**STORED DATA**
......

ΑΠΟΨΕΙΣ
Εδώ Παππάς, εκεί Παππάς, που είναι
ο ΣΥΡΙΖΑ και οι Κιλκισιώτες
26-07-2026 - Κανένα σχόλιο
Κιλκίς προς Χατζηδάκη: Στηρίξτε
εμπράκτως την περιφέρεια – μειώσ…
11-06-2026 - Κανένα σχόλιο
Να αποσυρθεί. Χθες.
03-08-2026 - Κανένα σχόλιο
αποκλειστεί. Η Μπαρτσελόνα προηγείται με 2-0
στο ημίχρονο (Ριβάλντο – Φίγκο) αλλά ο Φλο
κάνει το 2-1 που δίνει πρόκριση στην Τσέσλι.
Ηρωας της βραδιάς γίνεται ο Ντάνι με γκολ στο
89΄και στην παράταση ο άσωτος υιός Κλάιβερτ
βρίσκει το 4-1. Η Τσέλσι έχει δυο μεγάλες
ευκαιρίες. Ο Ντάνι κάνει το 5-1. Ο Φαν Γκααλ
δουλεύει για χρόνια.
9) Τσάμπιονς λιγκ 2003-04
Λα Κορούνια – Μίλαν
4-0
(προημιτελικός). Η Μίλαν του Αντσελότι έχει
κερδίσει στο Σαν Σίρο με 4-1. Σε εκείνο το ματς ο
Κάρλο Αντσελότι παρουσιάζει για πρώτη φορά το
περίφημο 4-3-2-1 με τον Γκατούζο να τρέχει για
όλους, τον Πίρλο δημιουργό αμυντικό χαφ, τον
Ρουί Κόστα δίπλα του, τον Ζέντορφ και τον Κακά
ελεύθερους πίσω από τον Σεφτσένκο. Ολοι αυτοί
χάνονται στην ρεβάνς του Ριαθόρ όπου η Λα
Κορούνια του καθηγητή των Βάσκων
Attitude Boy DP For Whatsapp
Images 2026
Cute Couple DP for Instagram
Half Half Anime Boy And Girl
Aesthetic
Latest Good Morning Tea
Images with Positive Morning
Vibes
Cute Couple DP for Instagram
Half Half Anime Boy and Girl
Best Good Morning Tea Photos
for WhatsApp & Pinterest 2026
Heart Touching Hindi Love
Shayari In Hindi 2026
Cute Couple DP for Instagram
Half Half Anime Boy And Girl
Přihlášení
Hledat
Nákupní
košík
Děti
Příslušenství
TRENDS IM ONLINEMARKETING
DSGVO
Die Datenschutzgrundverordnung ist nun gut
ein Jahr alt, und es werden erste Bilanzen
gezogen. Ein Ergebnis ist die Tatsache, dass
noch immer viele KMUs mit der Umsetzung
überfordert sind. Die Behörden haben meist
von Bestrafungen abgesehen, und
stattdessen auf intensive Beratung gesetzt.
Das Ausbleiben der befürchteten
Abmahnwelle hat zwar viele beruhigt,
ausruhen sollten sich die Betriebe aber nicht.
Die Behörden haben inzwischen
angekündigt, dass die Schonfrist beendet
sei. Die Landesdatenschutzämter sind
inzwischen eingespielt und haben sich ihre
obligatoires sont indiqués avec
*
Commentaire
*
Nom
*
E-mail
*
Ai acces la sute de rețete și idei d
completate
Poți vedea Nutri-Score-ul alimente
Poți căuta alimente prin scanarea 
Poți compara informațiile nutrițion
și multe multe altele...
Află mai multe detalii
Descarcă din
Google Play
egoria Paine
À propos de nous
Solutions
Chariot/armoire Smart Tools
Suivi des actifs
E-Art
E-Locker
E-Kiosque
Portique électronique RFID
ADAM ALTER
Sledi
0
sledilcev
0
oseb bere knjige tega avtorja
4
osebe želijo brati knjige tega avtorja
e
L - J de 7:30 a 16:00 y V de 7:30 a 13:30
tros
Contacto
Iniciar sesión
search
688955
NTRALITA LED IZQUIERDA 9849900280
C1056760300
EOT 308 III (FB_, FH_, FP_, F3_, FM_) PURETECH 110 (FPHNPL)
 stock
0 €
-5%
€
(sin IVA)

......

The full listing above is to be retyped exactly.

ΑΠΟΨΕΙΣ
Εδώ Παππάς, εκεί Παππάς, που είναι
ο ΣΥΡΙΖΑ και οι Κιλκισιώτες
26-07-2026 - Κανένα σχόλιο
Κιλκίς προς Χατζηδάκη: Στηρίξτε
εμπράκτως την περιφέρεια – μειώσ…
11-06-2026 - Κανένα σχόλιο
Να αποσυρθεί. Χθες.
03-08-2026 - Κανένα σχόλιο
αποκλειστεί. Η Μπαρτσελόνα προηγείται με 2-0
στο ημίχρονο (Ριβάλντο – Φίγκο) αλλά ο Φλο
κάνει το 2-1 που δίνει πρόκριση στην Τσέσλι.
Ηρωας της βραδιάς γίνεται ο Ντάνι με γκολ στο
89΄και στην παράταση ο άσωτος υιός Κλάιβερτ
βρίσκει το 4-1. Η Τσέλσι έχει δυο μεγάλες
ευκαιρίες. Ο Ντάνι κάνει το 5-1. Ο Φαν Γκααλ
δουλεύει για χρόνια.
9) Τσάμπιονς λιγκ 2003-04
Λα Κορούνια – Μίλαν
4-0
(προημιτελικός). Η Μίλαν του Αντσελότι έχει
κερδίσει στο Σαν Σίρο με 4-1. Σε εκείνο το ματς ο
Κάρλο Αντσελότι παρουσιάζει για πρώτη φορά το
περίφημο 4-3-2-1 με τον Γκατούζο να τρέχει για
όλους, τον Πίρλο δημιουργό αμυντικό χαφ, τον
Ρουί Κόστα δίπλα του, τον Ζέντορφ και τον Κακά
ελεύθερους πίσω από τον Σεφτσένκο. Ολοι αυτοί
χάνονται στην ρεβάνς του Ριαθόρ όπου η Λα
Κορούνια του καθηγητή των Βάσκων
Attitude Boy DP For Whatsapp
Images 2026
Cute Couple DP for Instagram
Half Half Anime Boy And Girl
Aesthetic
Latest Good Morning Tea
Images with Positive Morning
Vibes
Cute Couple DP for Instagram
Half Half Anime Boy and Girl
Best Good Morning Tea Photos
for WhatsApp & Pinterest 2026
Heart Touching Hindi Love
Shayari In Hindi 2026
Cute Couple DP for Instagram
Half Half Anime Boy And Girl
Přihlášení
Hledat
Nákupní
košík
Děti
Příslušenství
TRENDS IM ONLINEMARKETING
DSGVO
Die Datenschutzgrundverordnung ist nun gut
ein Jahr alt, und es werden erste Bilanzen
gezogen. Ein Ergebnis ist die Tatsache, dass
noch immer viele KMUs mit der Umsetzung
überfordert sind. Die Behörden haben meist
von Bestrafungen abgesehen, und
stattdessen auf intensive Beratung gesetzt.
Das Ausbleiben der befürchteten
Abmahnwelle hat zwar viele beruhigt,
ausruhen sollten sich die Betriebe aber nicht.
Die Behörden haben inzwischen
angekündigt, dass die Schonfrist beendet
sei. Die Landesdatenschutzämter sind
inzwischen eingespielt und haben sich ihre
obligatoires sont indiqués avec
*
Commentaire
*
Nom
*
E-mail
*
Ai acces la sute de rețete și idei d
completate
Poți vedea Nutri-Score-ul alimente
Poți căuta alimente prin scanarea 
Poți compara informațiile nutrițion
și multe multe altele...
Află mai multe detalii
Descarcă din
Google Play
egoria Paine
À propos de nous
Solutions
Chariot/armoire Smart Tools
Suivi des actifs
E-Art
E-Locker
E-Kiosque
Portique électronique RFID
ADAM ALTER
Sledi
0
sledilcev
0
oseb bere knjige tega avtorja
4
osebe želijo brati knjige tega avtorja
e
L - J de 7:30 a 16:00 y V de 7:30 a 13:30
tros
Contacto
Iniciar sesión
search
688955
NTRALITA LED IZQUIERDA 9849900280
C1056760300
EOT 308 III (FB_, FH_, FP_, F3_, FM_) PURETECH 110 (FPHNPL)
 stock
0 €
-5%
€
(sin IVA)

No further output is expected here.